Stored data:
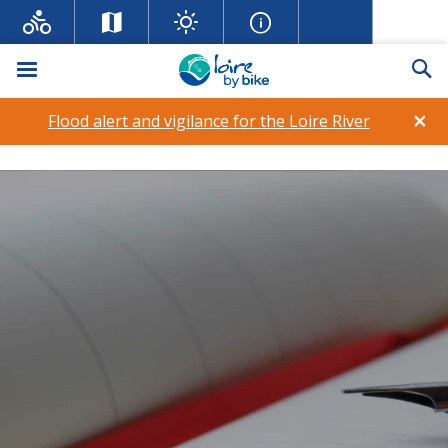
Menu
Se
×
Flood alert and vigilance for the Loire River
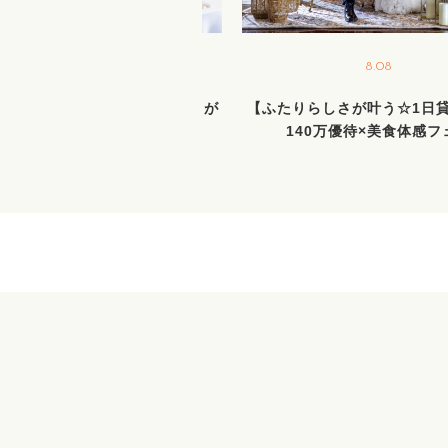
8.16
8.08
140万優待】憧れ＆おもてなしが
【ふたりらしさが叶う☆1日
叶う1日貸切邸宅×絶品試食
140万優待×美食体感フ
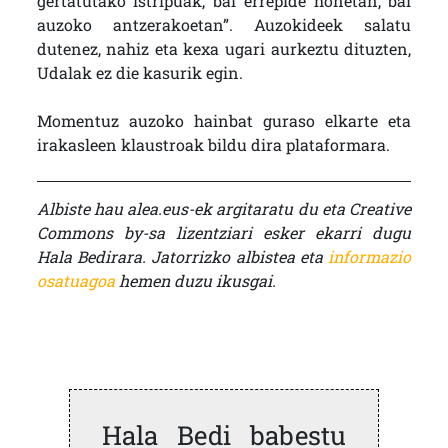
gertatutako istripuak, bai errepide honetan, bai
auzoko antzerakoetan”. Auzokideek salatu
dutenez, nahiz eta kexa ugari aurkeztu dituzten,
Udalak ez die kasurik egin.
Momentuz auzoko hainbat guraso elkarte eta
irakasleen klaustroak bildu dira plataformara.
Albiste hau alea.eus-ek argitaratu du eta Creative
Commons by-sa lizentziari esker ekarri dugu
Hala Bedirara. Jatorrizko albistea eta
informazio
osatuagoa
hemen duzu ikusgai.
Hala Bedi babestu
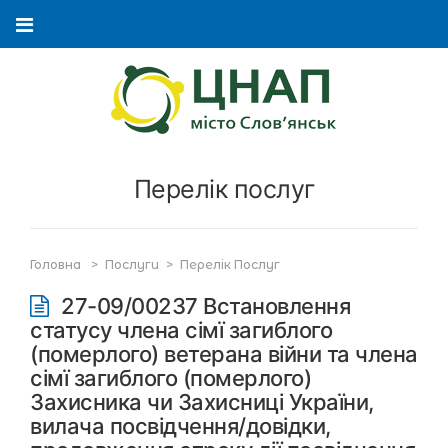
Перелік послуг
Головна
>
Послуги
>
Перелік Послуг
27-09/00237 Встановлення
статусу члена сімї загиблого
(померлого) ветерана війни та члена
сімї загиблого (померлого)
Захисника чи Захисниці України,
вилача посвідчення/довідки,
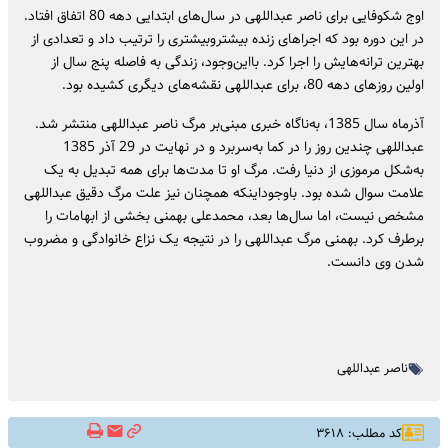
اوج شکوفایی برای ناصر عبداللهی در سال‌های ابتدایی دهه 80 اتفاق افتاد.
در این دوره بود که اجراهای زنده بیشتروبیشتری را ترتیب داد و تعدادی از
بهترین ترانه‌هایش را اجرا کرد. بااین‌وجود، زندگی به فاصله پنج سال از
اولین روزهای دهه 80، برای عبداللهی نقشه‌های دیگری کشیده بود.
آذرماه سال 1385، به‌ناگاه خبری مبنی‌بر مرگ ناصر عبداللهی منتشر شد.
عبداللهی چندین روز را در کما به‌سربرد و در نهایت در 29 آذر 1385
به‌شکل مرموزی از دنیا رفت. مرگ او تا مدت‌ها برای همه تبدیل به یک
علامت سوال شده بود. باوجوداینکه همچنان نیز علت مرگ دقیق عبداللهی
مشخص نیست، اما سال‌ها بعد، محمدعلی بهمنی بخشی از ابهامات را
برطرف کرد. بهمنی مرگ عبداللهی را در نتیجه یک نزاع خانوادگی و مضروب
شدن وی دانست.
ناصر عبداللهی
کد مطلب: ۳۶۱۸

* [EXERCISE DIRECTIONS]
In the data above, which lines have "сімї"? Report each of them.

* [RESPONSE BOX]
статусу члена сімї загиблого
сімї загиблого (померлого)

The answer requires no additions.